#### Data records
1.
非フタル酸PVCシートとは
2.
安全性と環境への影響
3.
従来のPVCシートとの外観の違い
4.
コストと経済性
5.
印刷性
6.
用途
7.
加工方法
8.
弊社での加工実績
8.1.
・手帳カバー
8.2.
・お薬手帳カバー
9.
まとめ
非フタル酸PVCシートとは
########
◆ **Instructions for the task**: Type out the entries once more, precisely.

◆ **Answer for this exercise**:
1.
非フタル酸PVCシートとは
2.
安全性と環境への影響
3.
従来のPVCシートとの外観の違い
4.
コストと経済性
5.
印刷性
6.
用途
7.
加工方法
8.
弊社での加工実績
8.1.
・手帳カバー
8.2.
・お薬手帳カバー
9.
まとめ
非フタル酸PVCシートとは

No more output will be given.